Siempre con mucho respeto, con esfuerzo para sostener a un hijo en el Seminario. Yo estuve siete años en Roma, y allá me ordené como sacerdote, mis padres no pudieron asistir. Cuando me ordené obispo en Tuxpan fue un momento muy emocionante para ellos pues nunca habían visto a su hijo en una ceremonia de ordenación. Y después me acompañaron cuando fui recibido muy calurosamente en el estadio Corregidora aquí en Querétaro.

—¿A qué jugaba de chico?

De muy chico a las canicas como todos los niños. En el Seminario jugábamos muchos deportes, como el basquetbol, teníamos encuentros muy célebres, en Jalapa, con las facultades de la Universidad Veracruzana sobre todo con la Facultad de Leyes que eran muy buenos para el basquetbol. Después con la Normal Veracruzana que tenía un buen equipo de futbol. Todos los años teníamos encuentros que eran famosos en Jalapa. Y también jugaba béisbol cuando la Liga Invernal Veracruzana estaba en su esplendor porque después ya vino a menos. Gracias a Dios me dio salud para ejercitarme en esos deportes.

—Algunas de las personas más importantes en su desarrollo profesional.

Quisiera recordar con especial cariño a quien fue mi párroco en  Córdoba quien después fue el Obispo de Tuxpan, del cual fui yo sucesor: Monseñor Ignario Leonor Arroyo, él me bautizó, en una casa particular, después de que fue a celebrar un funeral y me dio un papel. Posteriomente saqué mi boleta de bautizo.

Eso sucedió en 1936, en tiempos de la persecución religiosa. Y después Dios quiso que yo fuera su sucesor como Obispo de Tuxpan. Él fue un gran párroco y un magnífico obispo.

—¿Cuál es su comida favorita?

Siendo obispo uno acepta y come con mucho cariño todo lo que le dan a uno las personas. No tengo ninguna comida favorita.

—¿Qué hace en sus ratos libres?

Me gusta mucho leer, yo estuve 20 años de maestro en el Seminario, para mí los libros eran el pan nuestro de cada día. Durante 20 años di clases de Teología y de Sagrada Escritura en el Seminario de Jalapa, y se me quedó la costumbre de leer libros y estudiar. Para mí es parte sustancial de mi vida dedicarme a leer.
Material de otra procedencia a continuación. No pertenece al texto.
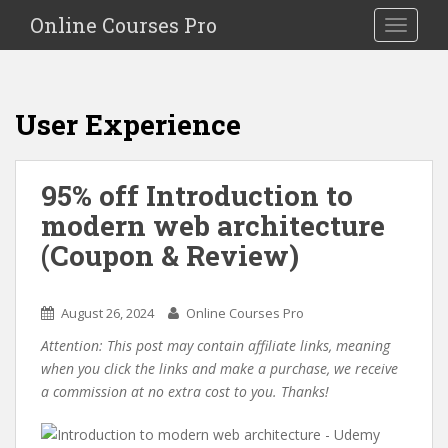
S
Online Courses Pro
Toggle na
k
i
p
t
User Experience
o
m
a
95% off Introduction to
i
modern web architecture
n
c
(Coupon & Review)
o
n
t
August 26, 2024
Online Courses Pro
e
Attention: This post may contain affiliate links, meaning
n
when you click the links and make a purchase, we receive
t
a commission at no extra cost to you. Thanks!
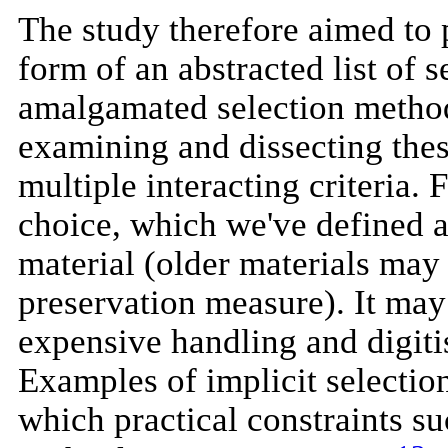
The study therefore aimed to 
form of an abstracted list of s
amalgamated selection methods
examining and dissecting these
multiple interacting criteria.
choice, which we've defined as 
material (older materials may 
preservation measure). It may 
expensive handling and digitis
Examples of implicit selection
which practical constraints s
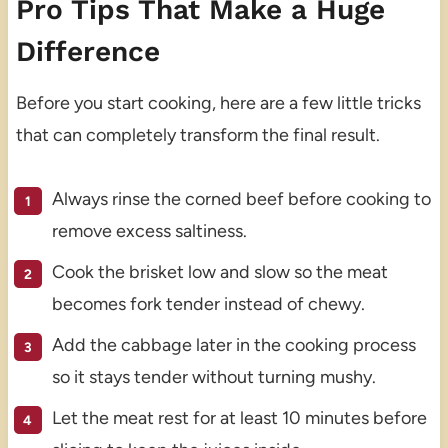
Pro Tips That Make a Huge
Difference
Before you start cooking, here are a few little tricks
that can completely transform the final result.
Always rinse the corned beef before cooking to
remove excess saltiness.
Cook the brisket low and slow so the meat
becomes fork tender instead of chewy.
Add the cabbage later in the cooking process
so it stays tender without turning mushy.
Let the meat rest for at least 10 minutes before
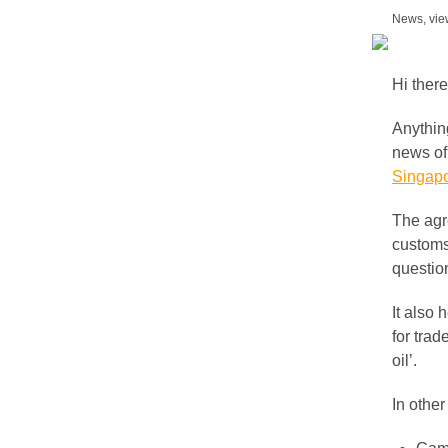
News, vie
Hi there
Anything
news of
Singapo
The agr
customs
question
It also
for trad
oil’.
In othe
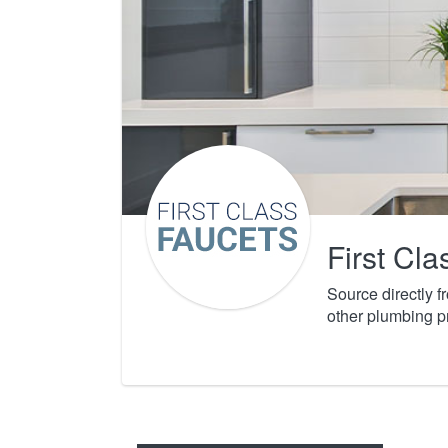
First Cl
Source directly 
other plumbing p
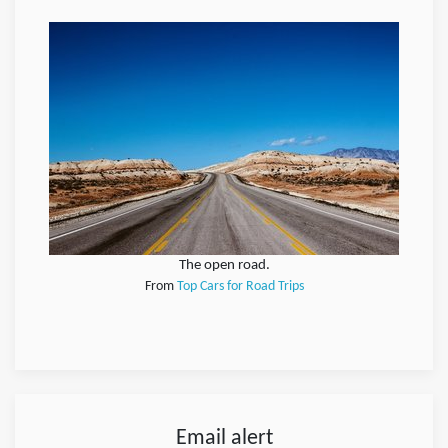
The open road.
From
Top Cars for Road Trips
Email alert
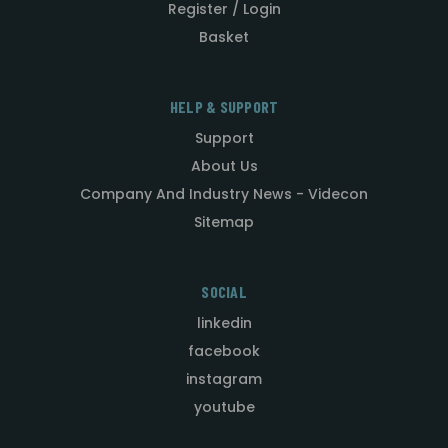
Register / Login
Basket
HELP & SUPPORT
Support
About Us
Company And Industry News - Videcon
Sitemap
SOCIAL
linkedin
facebook
instagram
youtube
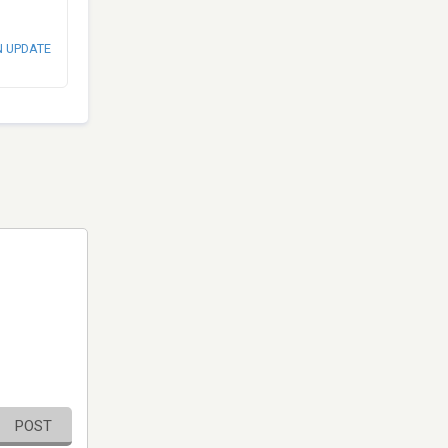
N UPDATE
POST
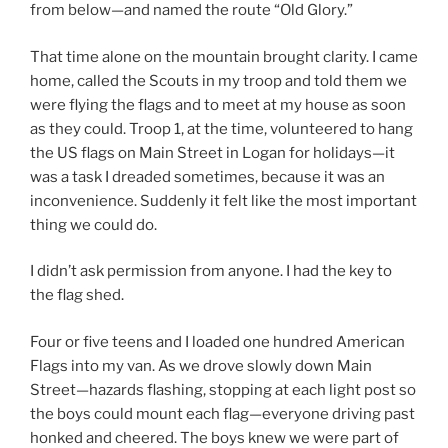
from below—and named the route “Old Glory.”
That time alone on the mountain brought clarity. I came
home, called the Scouts in my troop and told them we
were flying the flags and to meet at my house as soon
as they could. Troop 1, at the time, volunteered to hang
the US flags on Main Street in Logan for holidays—it
was a task I dreaded sometimes, because it was an
inconvenience. Suddenly it felt like the most important
thing we could do.
I didn’t ask permission from anyone. I had the key to
the flag shed.
Four or five teens and I loaded one hundred American
Flags into my van. As we drove slowly down Main
Street—hazards flashing, stopping at each light post so
the boys could mount each flag—everyone driving past
honked and cheered. The boys knew we were part of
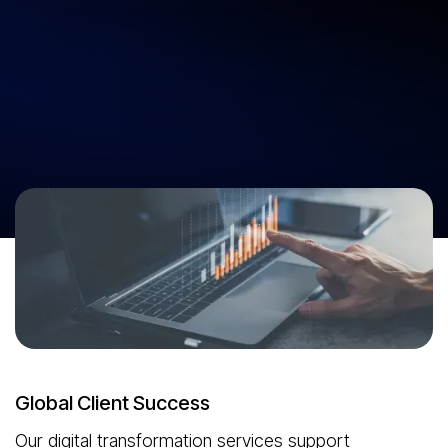
Digital Transformation Services That
Move Your Business Forward.
Cross the technology gap with digital transformation services from
Neuronimbus. See what’s possible. Go past the limits. Make every
investment count with our digital transformation consulting services.
Start Your Digital Transformation
Global Client Success
Our digital transformation services support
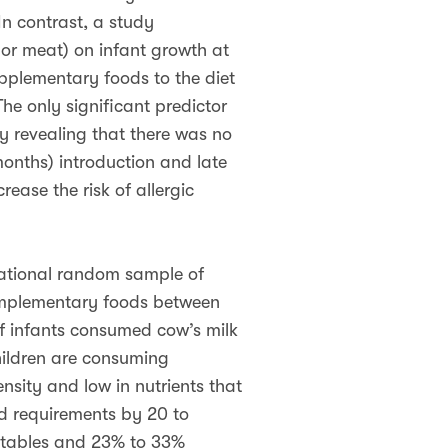
In contrast, a study
s or meat) on infant growth at
pplementary foods to the diet
he only significant predictor
dy revealing that there was no
onths) introduction and late
ease the risk of allergic
national random sample of
complementary foods between
f infants consumed cow’s milk
hildren are consuming
nsity and low in nutrients that
d requirements by 20 to
getables and 23% to 33%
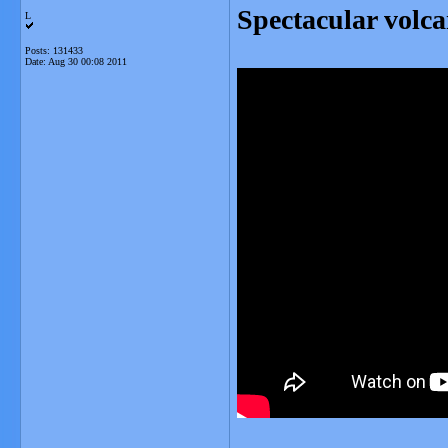
Spectacular volca
L
Posts: 131433
Date:
Aug 30 00:08 2011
—¿Cuáles han sido algunas de sus experiencias más emotivas en Querétaro?

Desde luego el recibimiento; los grandes acontecimientos como el Aniversario de la Coronación de la Virgen del Pueblito en el estadio, fue un momento muy importante; los encuentros con la juventud; el Congreso Juvenil Misionero; hace unos días estuve en el Barrio del Tepetate celebrando a San Roque, un barrio muy populoso, muy queretano, lleno de tradiciones. Estuve saboreando los panes que hacen los panaderos.

Desde luego ver cómo va creciendo el Seminario, los momentos de la Ordenación Sacerdotal, acabo de ordenar seis nuevos sacerdotes, para un obispo es un momento de cumbre de su vida y de su ministerio, el dar a la Iglesia sacerdotes.

—¿Cómo es un día en su vida?

El día de hoy me levanté al cuarto para las seis de la mañana, después del aseo personal, celebré la misa ya que no tenía compromiso fuera, atendí un grupo de personas con las cuales desayuno los lunes. Hace un rato estaba atendiendo a sacerdotes, después tuve esta entrevista, en la tarde suelo ir al Seminario, al Curso Introductorio, visitar alguna parroquia, algún sacerdote enfermo y así se me va el día y el momento que me queda para leer y oír un poco de música, sobre todo a Mozart que me gusta mucho.